Action item:
The lines you return must be all those in the data that hold the string "Monuments".

:: Provided material

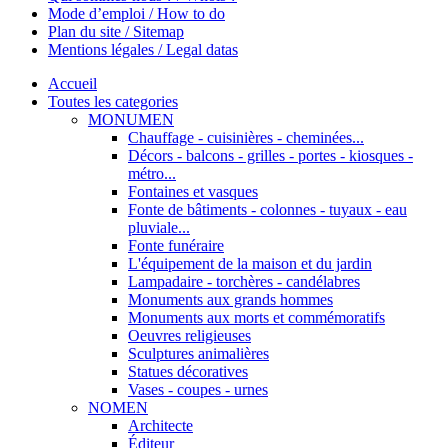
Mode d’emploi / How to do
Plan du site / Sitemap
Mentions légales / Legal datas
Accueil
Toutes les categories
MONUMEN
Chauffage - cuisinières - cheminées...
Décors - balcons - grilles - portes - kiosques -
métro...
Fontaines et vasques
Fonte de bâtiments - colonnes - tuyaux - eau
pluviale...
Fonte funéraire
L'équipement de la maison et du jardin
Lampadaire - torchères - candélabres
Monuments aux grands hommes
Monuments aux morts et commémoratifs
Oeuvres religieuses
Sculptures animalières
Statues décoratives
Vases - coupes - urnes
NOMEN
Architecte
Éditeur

::::
:: Provided material

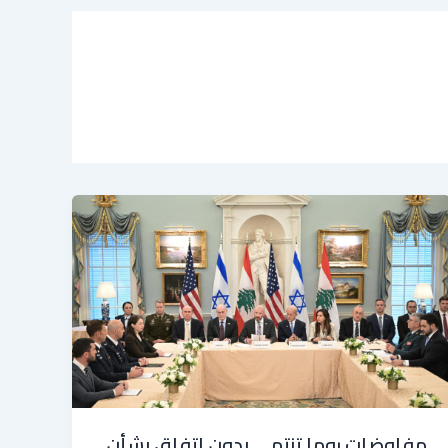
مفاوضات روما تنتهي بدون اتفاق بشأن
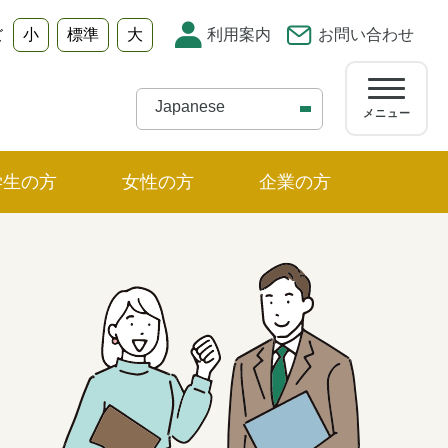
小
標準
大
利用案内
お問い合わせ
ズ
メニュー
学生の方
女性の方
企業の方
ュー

::::

Expected answer:
Monuments aux grands hommes
Monuments aux morts et commémoratifs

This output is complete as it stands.